From: Andrea Righi <arighi@nvidia.com>
To: Tejun Heo <tj@kernel.org>
Cc: linux-kernel@vger.kernel.org, sched-ext@lists.linux.dev,
void@manifault.com, changwoo@igalia.com, emil@etsalapatis.com
Subject: Re: [PATCH 23/34] sched_ext: Implement hierarchical bypass mode
Date: Fri, 6 Mar 2026 08:23:49 +0100 [thread overview]
Message-ID: <aaqBBQPy0QYnWJbn@gpd4> (raw)

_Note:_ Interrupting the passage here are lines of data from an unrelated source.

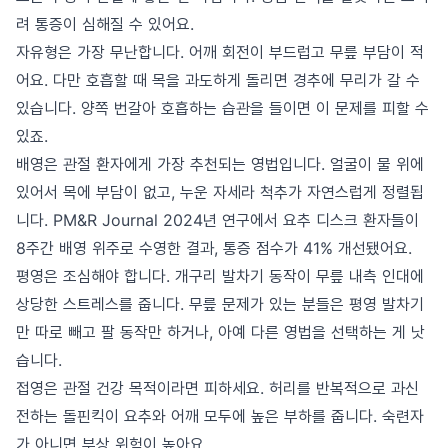
려 통증이 심해질 수 있어요.
자유형은 가장 무난합니다. 어깨 회전이 부드럽고 무릎 부담이 적
어요. 다만 호흡할 때 목을 과도하게 돌리면 경추에 무리가 갈 수
있습니다. 양쪽 번갈아 호흡하는 습관을 들이면 이 문제를 피할 수
있죠.
배영은 관절 환자에게 가장 추천되는 영법입니다. 얼굴이 물 위에
있어서 목에 부담이 없고, 누운 자세라 척추가 자연스럽게 정렬됩
니다. PM&R Journal 2024년 연구에서 요추 디스크 환자들이
8주간 배영 위주로 수영한 결과, 통증 점수가 41% 개선됐어요.
평영은 조심해야 합니다. 개구리 발차기 동작이 무릎 내측 인대에
상당한 스트레스를 줍니다. 무릎 문제가 있는 분들은 평영 발차기
만 따로 빼고 팔 동작만 하거나, 아예 다른 영법을 선택하는 게 낫
습니다.
접영은 관절 건강 목적이라면 피하세요. 허리를 반복적으로 과신
전하는 돌핀킥이 요추와 어깨 모두에 높은 부하를 줍니다. 숙련자
가 아니면 부상 위험이 높아요.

In-Reply-To: <20260304220119.4095551-24-tj@kernel.org>
On Wed, Mar 04, 2026 at 12:01:08PM -1000, Tejun Heo wrote:
> When a sub-scheduler enters bypass mode, its tasks must be scheduled by an
> ancestor to guarantee forward progress. Tasks from bypassing descendants are
> queued in the bypass DSQs of the nearest non-bypassing ancestor, or the root
> scheduler if all ancestors are bypassing. This requires coordination between
> bypassing schedulers and their hosts.
>
> Add bypass_enq_target_dsq() to find the correct bypass DSQ by walking up the
> hierarchy until reaching a non-bypassing ancestor. When a sub-scheduler starts
> bypassing, all its runnable tasks are re-enqueued after scx_bypassing() is set,
> ensuring proper migration to ancestor bypass DSQs.
>
> Update scx_dispatch_sched() to handle hosting bypassed descendants. When a
> scheduler is not bypassing but has bypassing descendants, it must schedule both
> its own tasks and bypassed descendant tasks. A simple policy is implemented
> where every Nth dispatch attempt (SCX_BYPASS_HOST_NTH=2) consumes from the
> bypass DSQ. A fallback consumption is also added at the end of dispatch to
> ensure bypassed tasks make progress even when normal scheduling is idle.
>
> Update enable_bypass_dsp() and disable_bypass_dsp() to increment
> bypass_dsp_enable_depth on both the bypassing scheduler and its parent host,
> ensuring both can detect that bypass dispatch is active through
> bypass_dsp_enabled().
>
> Add SCX_EV_SUB_BYPASS_DISPATCH event counter to track scheduling of bypassed
> descendant tasks.
>
> Signed-off-by: Tejun Heo <tj@kernel.org>
> ---
> kernel/sched/ext.c | 97 ++++++++++++++++++++++++++++++++++---
> kernel/sched/ext_internal.h | 11 +++++
> 2 files changed, 101 insertions(+), 7 deletions(-)
>
> diff --git a/kernel/sched/ext.c b/kernel/sched/ext.c
> index 6b07d97b0af6..2a19df67a66c 100644
> --- a/kernel/sched/ext.c
> +++ b/kernel/sched/ext.c
> @@ -357,6 +357,27 @@ static struct scx_dispatch_q *bypass_dsq(struct scx_sched *sch, s32 cpu)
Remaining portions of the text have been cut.